Arts and Culture

Sacraments of Hope

First in a series

FORTUNATELY FOR ME, every so often I come across an essay in a Catholic periodical, often America or Commonweal, that provides me with some challenging insights into some Christian mystery. I am so moved by the essay that I wish to share the insights with others. The most recent marvelous essay that both instructed me and inspired me was Paul J. Wadell’s “Not Settling for Less: The Audacity and Practice of Christian Hope” in the Nov. 21, 2016 issue of America.

About 40 years ago, I wrote a book about hope. What I tried to do in a book Waddell did better in a four-page essay. There is so much insight and wisdom in ”Not Settling for Less” that I have decided to devote the next meeting of a discussion group I moderate to discussing his essay.

Early in his essay Waddell mentions that worldwide images of suffering and death, of various tragedies and calamities may make it difficult for us to hope. However, he then writes the following:

“These can threaten hope. But perhaps what threatens hope even more today are not these tragedies and calamities but the soft and subtle despair we settle into when we slip into ways of living that rob us of the exalted good God wants for us. The problem is not that we hope for too much, but that we have learned to settle for so little. We have caused the horizons of hope to shrink. We have lost sight of hope’s transcendent dimension because we have forgotten the incomparable promise to which hope always beckons.” (p. 20)

Wadell’s insight that there is a serious danger that we hope not for too much, but for too little, is important and should move us to be awestruck when we place our hope in God. We hope for salvation, for an eternity with God. This is God’s desire, God’s plan for each of us. But our hope for an eternity with God should color the way we live prior to entering heaven.

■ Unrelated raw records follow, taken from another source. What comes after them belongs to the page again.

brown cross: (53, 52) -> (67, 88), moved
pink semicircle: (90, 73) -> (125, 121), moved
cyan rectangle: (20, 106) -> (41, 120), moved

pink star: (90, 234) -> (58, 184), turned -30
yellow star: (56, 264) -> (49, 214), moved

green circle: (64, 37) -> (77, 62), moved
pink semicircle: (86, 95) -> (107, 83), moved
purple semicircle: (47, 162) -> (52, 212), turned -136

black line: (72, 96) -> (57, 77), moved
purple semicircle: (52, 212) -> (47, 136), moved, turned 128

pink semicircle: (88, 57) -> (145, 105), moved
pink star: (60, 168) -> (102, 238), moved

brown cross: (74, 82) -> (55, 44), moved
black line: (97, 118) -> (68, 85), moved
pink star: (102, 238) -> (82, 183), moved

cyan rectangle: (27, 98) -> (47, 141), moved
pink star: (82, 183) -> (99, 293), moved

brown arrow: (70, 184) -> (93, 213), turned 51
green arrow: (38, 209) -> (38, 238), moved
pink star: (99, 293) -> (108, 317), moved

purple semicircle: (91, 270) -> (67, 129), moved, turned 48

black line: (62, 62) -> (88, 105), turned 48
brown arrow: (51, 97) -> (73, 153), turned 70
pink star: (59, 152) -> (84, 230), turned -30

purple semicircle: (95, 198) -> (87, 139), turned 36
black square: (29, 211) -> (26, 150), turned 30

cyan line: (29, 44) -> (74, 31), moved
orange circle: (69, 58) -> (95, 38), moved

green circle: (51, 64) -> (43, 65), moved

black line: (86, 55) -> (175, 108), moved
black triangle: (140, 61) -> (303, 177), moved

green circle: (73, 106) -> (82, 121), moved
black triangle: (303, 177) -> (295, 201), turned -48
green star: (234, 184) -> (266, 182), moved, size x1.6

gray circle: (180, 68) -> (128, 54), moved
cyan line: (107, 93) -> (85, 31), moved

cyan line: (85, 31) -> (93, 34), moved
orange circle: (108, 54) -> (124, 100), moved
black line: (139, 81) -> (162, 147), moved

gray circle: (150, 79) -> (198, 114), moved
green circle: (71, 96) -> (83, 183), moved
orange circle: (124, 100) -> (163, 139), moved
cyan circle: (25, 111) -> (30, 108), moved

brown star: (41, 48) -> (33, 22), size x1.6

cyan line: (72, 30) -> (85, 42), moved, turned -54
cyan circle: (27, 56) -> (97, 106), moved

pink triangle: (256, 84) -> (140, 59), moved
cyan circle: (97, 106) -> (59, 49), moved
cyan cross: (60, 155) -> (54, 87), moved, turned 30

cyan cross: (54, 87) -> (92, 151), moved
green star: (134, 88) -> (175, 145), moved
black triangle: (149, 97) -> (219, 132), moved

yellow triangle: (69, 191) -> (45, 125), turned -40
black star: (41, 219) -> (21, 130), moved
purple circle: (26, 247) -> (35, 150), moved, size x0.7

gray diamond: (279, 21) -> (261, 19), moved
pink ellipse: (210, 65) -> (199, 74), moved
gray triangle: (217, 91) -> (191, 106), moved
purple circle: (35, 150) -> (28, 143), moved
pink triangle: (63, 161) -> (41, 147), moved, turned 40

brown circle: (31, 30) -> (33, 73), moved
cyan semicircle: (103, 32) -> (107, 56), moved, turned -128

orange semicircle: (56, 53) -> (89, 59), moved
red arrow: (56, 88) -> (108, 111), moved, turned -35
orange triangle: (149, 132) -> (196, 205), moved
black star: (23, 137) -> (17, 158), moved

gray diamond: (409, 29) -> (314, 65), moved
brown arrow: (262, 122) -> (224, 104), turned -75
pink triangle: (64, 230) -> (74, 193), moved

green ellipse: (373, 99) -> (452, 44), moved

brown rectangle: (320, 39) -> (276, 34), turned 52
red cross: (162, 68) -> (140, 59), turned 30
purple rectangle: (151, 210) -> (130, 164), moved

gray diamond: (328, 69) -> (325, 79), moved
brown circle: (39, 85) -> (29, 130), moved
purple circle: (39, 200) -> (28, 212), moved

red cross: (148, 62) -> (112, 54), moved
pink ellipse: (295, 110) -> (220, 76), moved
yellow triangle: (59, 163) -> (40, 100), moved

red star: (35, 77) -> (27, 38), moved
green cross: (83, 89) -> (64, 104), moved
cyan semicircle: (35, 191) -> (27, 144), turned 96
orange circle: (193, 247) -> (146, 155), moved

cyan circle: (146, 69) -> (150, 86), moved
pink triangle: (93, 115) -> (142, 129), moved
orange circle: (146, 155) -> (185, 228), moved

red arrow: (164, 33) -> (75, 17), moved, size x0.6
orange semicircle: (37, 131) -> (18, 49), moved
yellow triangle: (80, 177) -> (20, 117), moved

If we live placing our hope in God’s love for us, then we achieve a new freedom. Our hope reminds us how precious we are to God, how special we are in God’s plan. Rather than leading us to try to escape our historical situation, hope calls us to enter more deeply into it.

If we believe we have been bought at a great price, namely the death and resurrection of Jesus, then we should be able, at least to some extent, to pass beyond our selfishness and petty self-preoccupation and embrace more freely our vocation to love God and neighbor. Pope Benedict’s words in his encyclical on hope will describe us: “The one who has hope lives differently; the one who hopes has been granted the gift of a new life.”

I think one activity that might distract us from God’s love for us and providential presence in our lives is to place our hope in finite realities such as money, power, a career or any reality that is less than God. Anyone who reads this column regularly knows of my interest in films. Years ago in an interview, author/director Woody Allen noted that even if he created a film that was a masterpiece, the film would not provide salvation. Because the masterpiece would not save him, he said that he had to wonder why he continues to make films. Though Allen claims he is an atheist, he sees clearly that nothing less than God could provide salvation.

The Christian community should be a community of hope. I don’t hope in God as an isolated individual but as a member of God’s people, a pilgrim people moving toward the fullness of God’s kingdom, which we call heaven. We can be signs of hope for one another.

Recently, I had a wonderful experience with students at St. John’s University. As an assignment in an introduction to philosophy course, I had students engage in eight hours of service and write an essay linking the experience to what we were discussing in class about human finitude, neediness and vulnerability. The students could serve in a nursing home, soup kitchen, hospital, school or parish – almost any place where they could serve others. No special knowledge or skill was required. All that was needed was human compassion and a desire to serve.

In reading their essays, I was taught by my students. Their love for those they were serving was inspiring. For me, the students became symbols of hope, signs of hope, sacraments of hope.

Father Lauder is a philosophy professor at St. John’s University, Jamaica, and author of “Pope Francis’ Spirituality and Our Story” (Resurrection Press).